PINCHER CREEK, Alberta -- Determined to see something of the Old West, my family and I have arrived at a ranch near this old cow town in the province's southwest.
"And what are the main activities on the ranch?" I ask Colleen Cyr, an owner.
"Our classes in macramé, quilt-making and scrapbooking are very popular," she says brightly.
I glance at her husband, Francis, a lanky guy in jeans with a cowboy belt buckle. "The classes allow me to raise 50 head of cattle on the back property," he says.
Cowboy macramé is only one of the economic changes whooshing through the Prairies like a thunderstorm.
Ranching and farming played a big role in opening up the Prairies. Today, however, there is more interest in what's under the soil, not what's on top of it. Oil, gas, potash and uranium (Saskatchewan produces 25 per cent of the world's supply) are all hot commodities -- at least they have been.
That's one of the problems with the Prairie economy. It's heavily dependent on commodities and their prices can move faster than the swinging doors of a western saloon.
America's political crisis and Europe's financial problems have dimmed the outlook for some commodity prices. Last week, the price of oil, which peaked above US$114 a barrel four months ago, fell $5.67 a barrel, a drop that made high-cost oilsands producers nervous. Oil prices moved higher in later trading.
But Todd Hirsch, a Calgary-based senior economist with ATB Financial and a lecturer at the University of Calgary, says Canada's economic centre of gravity will continue to shift west.
His reasons? The western provinces are in better fiscal shape than most of those in eastern Canada; they are much more oriented than eastern provinces toward the big-growth nations of China and India; some of their cities -- Saskatoon, Regina and Calgary -- are the fastest-growing in Canada and they benefited in the early part of 2011 from strong commodity prices, with the exception of natural gas.
In addition, he says, the world's largest international investors and investment bankers are settling in the West, many of them in Calgary.

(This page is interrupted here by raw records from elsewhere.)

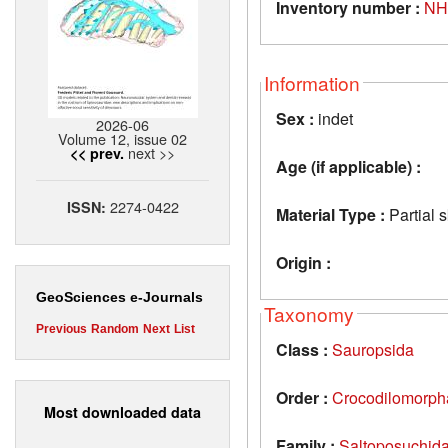
Inventory number :
NH
Information
Sex :
indet
2026-06
Volume 12, issue 02
next >>
<< prev.
Age (if applicable) :
2274-0422
ISSN:
Material Type :
Partial 
Origin :
GeoSciences e-Journals
Taxonomy
Previous
Random
Next
List
Class :
Sauropsida
Order :
Crocodilomorph
Most downloaded data
Family :
Saltoposuchid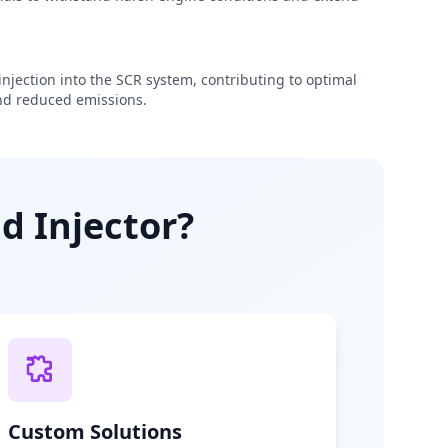
njection into the SCR system, contributing to optimal
d reduced emissions.
d Injector?
Custom Solutions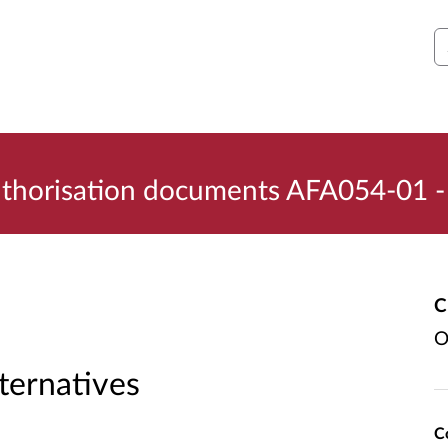
S
authorisation documents AFA054-01
C
O
lternatives
C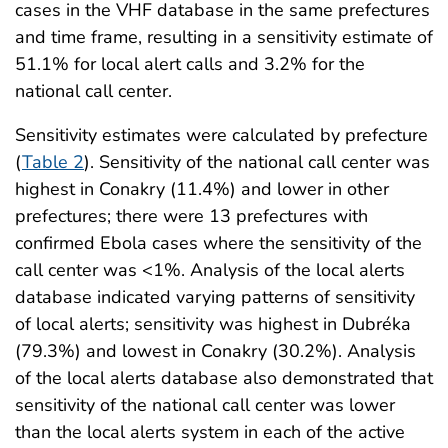
cases in the VHF database in the same prefectures
and time frame, resulting in a sensitivity estimate of
51.1% for local alert calls and 3.2% for the
national call center.
Sensitivity estimates were calculated by prefecture
(
Table 2
). Sensitivity of the national call center was
highest in Conakry (11.4%) and lower in other
prefectures; there were 13 prefectures with
confirmed Ebola cases where the sensitivity of the
call center was <1%. Analysis of the local alerts
database indicated varying patterns of sensitivity
of local alerts; sensitivity was highest in Dubréka
(79.3%) and lowest in Conakry (30.2%). Analysis
of the local alerts database also demonstrated that
sensitivity of the national call center was lower
than the local alerts system in each of the active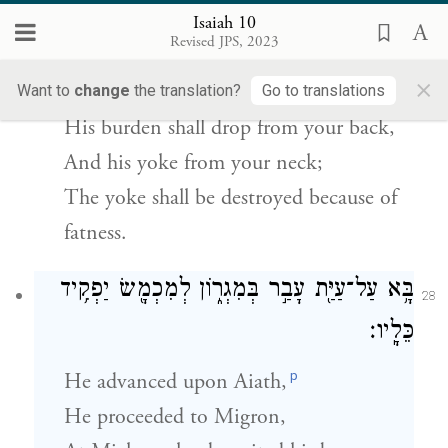
בַּיּ֣וֹם הַה֗וּא יָס֤וּר סֻבֳּלוֹ֙ מֵעַ֣ל שִׁכְמֶ֔ךָ
׀
וְהָיָ֣ה
27
Isaiah 10
וְעֻלּ֖וֹ מֵעַ֣ל צַוָּארֶ֑ךָ וְחֻבַּ֥ל עֹ֖ל מִפְּנֵי־שָֽׁמֶן׃
Revised JPS, 2023
×
And in that day,
Want to
change
the translation?
Go to translations
His burden shall drop from your back,
And his yoke from your neck;
The yoke shall be destroyed because of
fatness.
בָּ֥א עַל־עַיַּ֖ת עָבַ֣ר בְּמִגְר֑וֹן לְמִכְמָ֖שׂ יַפְקִ֥יד
28
כֵּלָֽיו׃
p
He advanced upon Aiath,
He proceeded to Migron,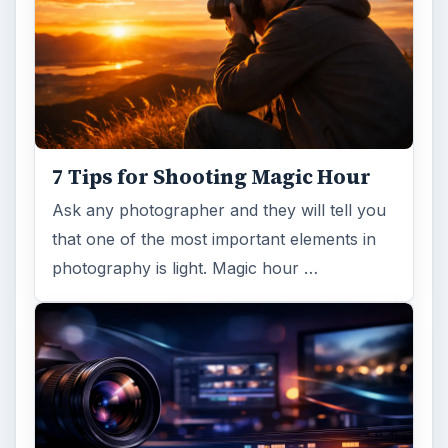
FILED UNDER
Publishing
Multimedia
MORE TOPICS
Templates
ADVERTISEMENT
ARCHIVE DETAILS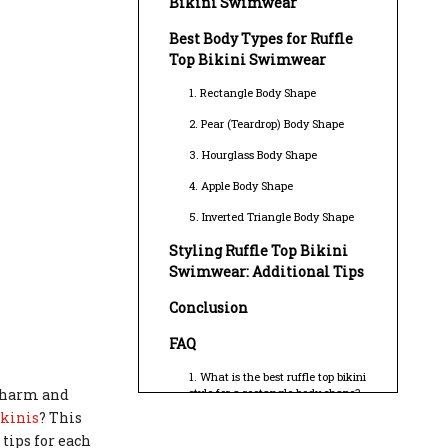
Bikini Swimwear
Best Body Types for Ruffle
Top Bikini Swimwear
1. Rectangle Body Shape
2. Pear (Teardrop) Body Shape
3. Hourglass Body Shape
4. Apple Body Shape
5. Inverted Triangle Body Shape
Styling Ruffle Top Bikini
Swimwear: Additional Tips
Conclusion
FAQ
1. What is the best ruffle top bikini
 charm and
style for a rectangle body shape?
ikinis
? This
2. Can ruffle top bikinis help
tips for each
balance a pear-shaped figure?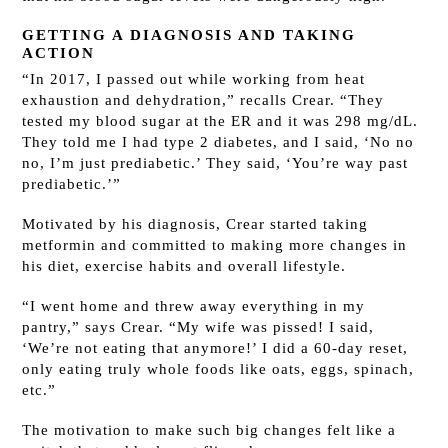
GETTING A DIAGNOSIS AND TAKING
ACTION
“In 2017, I passed out while working from heat
exhaustion and dehydration,” recalls Crear. “They
tested my blood sugar at the ER and it was 298 mg/dL.
They told me I had type 2 diabetes, and I said, ‘No no
no, I’m just prediabetic.’ They said, ‘You’re way past
prediabetic.’”
Motivated by his diagnosis, Crear started taking
metformin and committed to making more changes in
his diet, exercise habits and overall lifestyle.
“I went home and threw away everything in my
pantry,” says Crear. “My wife was pissed! I said,
‘We’re not eating that anymore!’ I did a 60-day reset,
only eating truly whole foods like oats, eggs, spinach,
etc.”
The motivation to make such big changes felt like a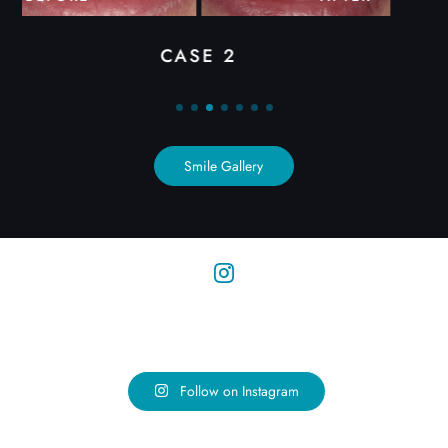
CASE 3
Smile Gallery
Follow on Instagram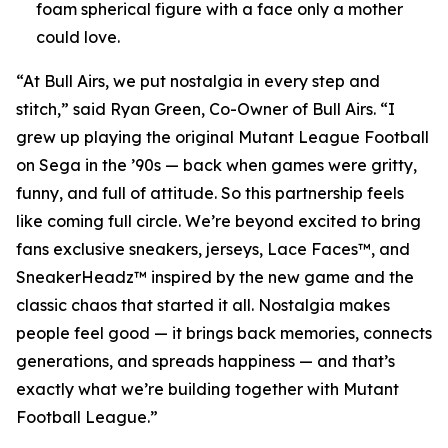
foam spherical figure with a face only a mother
could love.
“At Bull Airs, we put nostalgia in every step and
stitch,” said Ryan Green, Co-Owner of Bull Airs. “I
grew up playing the original
Mutant League Football
on Sega in the ’90s — back when games were gritty,
funny, and full of attitude. So this partnership feels
like coming full circle. We’re beyond excited to bring
fans exclusive sneakers, jerseys, Lace Faces™, and
SneakerHeadz™ inspired by the new game and the
classic chaos that started it all. Nostalgia makes
people feel good — it brings back memories, connects
generations, and spreads happiness — and that’s
exactly what we’re building together with
Mutant
Football League
.”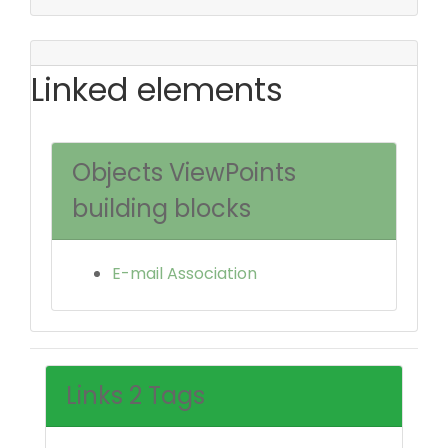
Linked elements
Objects ViewPoints
building blocks
E-mail Association
Links 2 Tags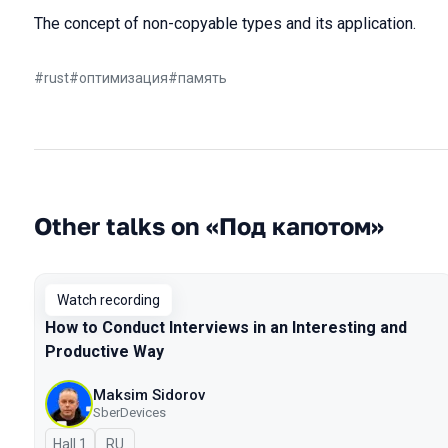
The concept of non-copyable types and its application.
#
rust
#
оптимизация
#
память
Other talks on «Под капотом»
Watch recording
How to Conduct Interviews in an Interesting and
Productive Way
Maksim Sidorov
SberDevices
Hall 1
In Russian
RU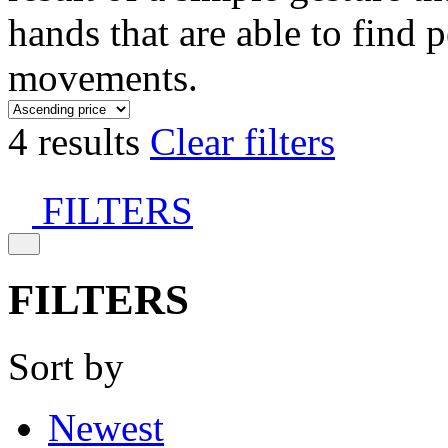
hands that are able to find 
movements.
4 results
Clear filters
FILTERS
FILTERS
Sort by
Newest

The political punch of the Prairies is also improving. The Harper government has announced plans to increase the number of seats in the House of Commons for Ontario, B.C. and Alberta in time for the 2015 federal election.
These new members and other MPs are going to face some major challenges in the West.
Agriculture is still important for the Prairies, but this year it has suffered from the weather -- too little rain or too much. As well, the National Research Council says the productivity of Canadian wheat farms has not seen the rates of increase of some other countries because of such challenges as a relatively short growing season and a dry climate in much of the wheat-growing region.
Our most important export, oil, has suffered from grievous government neglect.
Ottawa and Alberta have allowed the perception to spread that the oilsands projects are major polluters and that our older pipelines are badly worn, poorly maintained and subject to slack supervision.
Because of these perceptions, companies are having trouble getting approval to build pipelines in the U.S. and a much-needed line from the oilsands to a port on the West Coast -- a development that would give Canada a new outlet for its oil in Asia.
Mining is having problems with foreign investment. Robert Stewart, a well-known mining expert, writes me: "Canada has sold out its future interests to foreign investors who now put the Canadian landscape up against the rest of the world. We are the losers for it. Billions of dollars of investment have fled Canada and barely a trickle is coming in."
A recent Newfoundland and Labrador inquiry -- the Roil Commission -- highlighted another problem: Workers are not sharing in the wealth that mining brings.
Newfoundland and Labrador (along with Alberta and Saskatchewan) is one of three Canadian "have" provinces. Yet, personal incomes are the second-lowest in the nation. A lot of mining profits are being skimmed off by the multinational owners, says Jim Sanford, an economist with the Canadian Auto Workers.
The Prairies have some serious problems, to be sure. But Prairie people are resilient. And if all fails, there's always macramé.
Tom Ford is editor of The Issues Network.